Pushout by Monique W. Morris

Pushout by Monique W. Morris

Author:Monique W. Morris
Language: eng
Format: epub
ISBN: 9781620971208
Publisher: The New Press


5

REPAIRING RELATIONSHIPS, REBUILDING CONNECTIONS

If you’re more confident, then you’ve got more hope.

—Leila, eighteen years old, Chicago

Heaven had the kind of piercing, attentive stare that responded to your every word. If only she’d been able to focus on school the same way. When we met, it was her first time in juvenile hall—but she hadn’t been to school in five months. She was seventeen years old and was supposed to be in twelfth grade, but as a runaway, she had been more concerned with surviving than with attending school. It was still her intention to join a Job Corps program and then complete her high school diploma, but getting that diploma would prove more of a challenge than she thought.

“I don’t want a GED,” she said. “I feel like it shows that you can’t complete something, or you can’t finish something, so it’s going to be very hard to get a job or a career. [They’ll] say, ‘Well, you couldn’t complete high school . . . so why should we accept you here?’ So that’s why I really want my high school diploma because the GED still shows that you didn’t complete high school . . . I still want to get my high school diploma.”

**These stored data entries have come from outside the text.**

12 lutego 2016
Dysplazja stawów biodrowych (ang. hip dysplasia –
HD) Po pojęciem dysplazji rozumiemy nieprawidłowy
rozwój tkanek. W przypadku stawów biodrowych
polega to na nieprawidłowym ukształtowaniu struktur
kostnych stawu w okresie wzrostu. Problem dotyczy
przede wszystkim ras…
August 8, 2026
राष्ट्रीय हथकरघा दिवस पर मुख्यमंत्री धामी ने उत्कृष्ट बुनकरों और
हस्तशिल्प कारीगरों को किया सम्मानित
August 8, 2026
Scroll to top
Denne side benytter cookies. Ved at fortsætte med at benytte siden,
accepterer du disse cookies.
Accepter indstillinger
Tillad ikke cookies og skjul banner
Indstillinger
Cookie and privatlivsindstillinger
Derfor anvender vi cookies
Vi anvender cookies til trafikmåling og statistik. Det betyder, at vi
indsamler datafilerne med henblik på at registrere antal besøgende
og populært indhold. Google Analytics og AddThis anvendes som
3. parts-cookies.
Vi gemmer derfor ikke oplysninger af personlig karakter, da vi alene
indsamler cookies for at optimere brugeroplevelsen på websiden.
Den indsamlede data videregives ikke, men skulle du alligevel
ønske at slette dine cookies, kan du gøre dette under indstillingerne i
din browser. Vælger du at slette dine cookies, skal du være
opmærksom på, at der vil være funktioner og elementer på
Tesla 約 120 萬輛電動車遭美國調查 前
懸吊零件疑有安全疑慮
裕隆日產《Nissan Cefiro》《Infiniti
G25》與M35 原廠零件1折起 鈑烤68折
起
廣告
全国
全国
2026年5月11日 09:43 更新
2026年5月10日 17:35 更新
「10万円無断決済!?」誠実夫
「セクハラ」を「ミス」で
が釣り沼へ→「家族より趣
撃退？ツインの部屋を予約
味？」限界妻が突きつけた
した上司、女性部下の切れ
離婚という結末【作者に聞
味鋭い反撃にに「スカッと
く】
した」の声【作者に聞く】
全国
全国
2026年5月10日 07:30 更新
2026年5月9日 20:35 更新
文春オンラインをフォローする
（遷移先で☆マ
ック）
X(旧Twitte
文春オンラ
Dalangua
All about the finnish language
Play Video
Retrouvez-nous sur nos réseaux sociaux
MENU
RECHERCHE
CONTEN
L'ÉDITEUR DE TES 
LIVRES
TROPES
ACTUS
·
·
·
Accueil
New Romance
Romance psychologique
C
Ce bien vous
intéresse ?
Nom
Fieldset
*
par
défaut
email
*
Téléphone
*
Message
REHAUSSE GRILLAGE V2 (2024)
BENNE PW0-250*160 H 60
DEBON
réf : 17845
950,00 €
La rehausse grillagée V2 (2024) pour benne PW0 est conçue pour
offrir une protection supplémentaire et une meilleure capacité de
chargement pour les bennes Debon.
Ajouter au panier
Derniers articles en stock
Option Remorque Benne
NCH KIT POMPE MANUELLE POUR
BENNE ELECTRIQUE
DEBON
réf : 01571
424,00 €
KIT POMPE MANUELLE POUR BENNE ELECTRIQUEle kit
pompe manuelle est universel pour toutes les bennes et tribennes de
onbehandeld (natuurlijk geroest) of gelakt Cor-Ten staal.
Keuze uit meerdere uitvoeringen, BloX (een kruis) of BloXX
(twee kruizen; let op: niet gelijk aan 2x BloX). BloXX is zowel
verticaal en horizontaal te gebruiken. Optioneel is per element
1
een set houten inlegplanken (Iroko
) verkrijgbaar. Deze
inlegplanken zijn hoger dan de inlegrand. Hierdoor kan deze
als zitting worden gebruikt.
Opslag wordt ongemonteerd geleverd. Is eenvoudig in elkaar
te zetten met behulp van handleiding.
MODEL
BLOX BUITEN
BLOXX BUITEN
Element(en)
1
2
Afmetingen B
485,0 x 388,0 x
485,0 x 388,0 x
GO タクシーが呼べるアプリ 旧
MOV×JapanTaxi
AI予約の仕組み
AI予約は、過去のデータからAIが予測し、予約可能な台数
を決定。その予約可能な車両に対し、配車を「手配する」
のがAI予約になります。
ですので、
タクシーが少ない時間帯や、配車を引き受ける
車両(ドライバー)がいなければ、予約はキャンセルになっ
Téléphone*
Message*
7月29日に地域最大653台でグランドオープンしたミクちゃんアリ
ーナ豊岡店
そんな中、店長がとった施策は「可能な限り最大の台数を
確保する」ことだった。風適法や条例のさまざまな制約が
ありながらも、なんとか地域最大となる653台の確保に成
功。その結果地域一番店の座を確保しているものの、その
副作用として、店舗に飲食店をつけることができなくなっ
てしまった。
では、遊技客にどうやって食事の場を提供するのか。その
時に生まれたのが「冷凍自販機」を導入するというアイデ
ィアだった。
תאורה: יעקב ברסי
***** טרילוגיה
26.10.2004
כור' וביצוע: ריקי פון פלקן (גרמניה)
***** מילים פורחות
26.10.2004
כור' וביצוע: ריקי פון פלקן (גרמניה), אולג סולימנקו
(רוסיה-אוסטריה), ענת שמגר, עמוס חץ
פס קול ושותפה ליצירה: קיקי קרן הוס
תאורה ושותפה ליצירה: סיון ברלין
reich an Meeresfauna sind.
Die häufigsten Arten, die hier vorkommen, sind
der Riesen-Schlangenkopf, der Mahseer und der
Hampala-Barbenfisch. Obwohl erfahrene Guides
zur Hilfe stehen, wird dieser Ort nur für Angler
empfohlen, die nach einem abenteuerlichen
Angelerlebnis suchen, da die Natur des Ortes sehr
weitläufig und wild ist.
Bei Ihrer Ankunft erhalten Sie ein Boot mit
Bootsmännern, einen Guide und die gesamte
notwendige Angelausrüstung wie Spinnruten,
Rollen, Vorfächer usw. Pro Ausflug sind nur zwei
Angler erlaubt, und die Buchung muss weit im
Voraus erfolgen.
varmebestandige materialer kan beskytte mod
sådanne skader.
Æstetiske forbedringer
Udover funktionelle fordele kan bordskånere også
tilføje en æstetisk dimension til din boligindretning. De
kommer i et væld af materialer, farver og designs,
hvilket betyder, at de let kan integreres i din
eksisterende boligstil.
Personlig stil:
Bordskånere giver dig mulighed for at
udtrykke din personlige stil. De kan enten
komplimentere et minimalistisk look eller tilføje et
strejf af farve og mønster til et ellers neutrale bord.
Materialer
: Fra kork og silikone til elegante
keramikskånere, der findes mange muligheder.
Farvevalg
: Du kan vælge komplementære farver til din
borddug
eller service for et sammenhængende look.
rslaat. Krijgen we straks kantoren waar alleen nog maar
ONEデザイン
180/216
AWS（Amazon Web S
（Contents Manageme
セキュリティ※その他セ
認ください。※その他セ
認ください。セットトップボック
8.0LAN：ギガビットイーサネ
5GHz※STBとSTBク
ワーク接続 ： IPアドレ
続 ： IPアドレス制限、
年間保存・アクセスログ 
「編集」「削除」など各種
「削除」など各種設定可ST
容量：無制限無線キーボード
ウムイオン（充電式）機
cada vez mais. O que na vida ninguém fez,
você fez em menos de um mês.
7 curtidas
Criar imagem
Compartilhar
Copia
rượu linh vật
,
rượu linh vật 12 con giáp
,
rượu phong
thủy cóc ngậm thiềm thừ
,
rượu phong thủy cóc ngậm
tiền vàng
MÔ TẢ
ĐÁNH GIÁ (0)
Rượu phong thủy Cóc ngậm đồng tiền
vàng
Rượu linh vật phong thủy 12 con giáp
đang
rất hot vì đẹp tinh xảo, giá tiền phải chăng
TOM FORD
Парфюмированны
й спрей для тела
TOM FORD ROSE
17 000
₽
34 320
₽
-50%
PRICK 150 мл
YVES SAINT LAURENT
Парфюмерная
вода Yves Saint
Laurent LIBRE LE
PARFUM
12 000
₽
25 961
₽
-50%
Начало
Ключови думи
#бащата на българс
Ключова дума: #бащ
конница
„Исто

Heaven had been running away from home for years, staying with friends, other family members, and mainly her boyfriend, who was two years older than she was and renting his own apartment. She claimed to have never liked school and said, “It’s boring . . . and I feel like . . . I don’t know, it’s too many hours. The work schedule and school . . . certain classes you’re not going to use them in real life.”

Like the majority of her counterparts, she knew that school was an important part of her life, even though she did not enjoy going.

“I’m willing to push through that to start my future,” Heaven said. “You can’t get nothing without [an education]. . . . That’s one thing they can’t take from you . . . your knowledge. . . . I’m very smart, and I know, like, through all the schools, I didn’t pass because I didn’t stay long enough to complete them, not because I didn’t know [how to do the work].”

Heaven’s favorite subjects were English and history, and she felt confident about her ability to learn.

“My teachers always told me that I was smart and capable. . . . They always said that when I came, I always did my work and it was good, but I was the type of student that didn’t always come [to school]. Or I came to school and didn’t go to class. . . . Sometimes I would come, like, in the morning and then I’ll leave for the rest of the day. Or I’ll come and then I’ll leave . . . I’ll probably leave at lunch and not come back. . . . It really didn’t matter. Certain periods, like if I really didn’t like the period, I wouldn’t go to that period.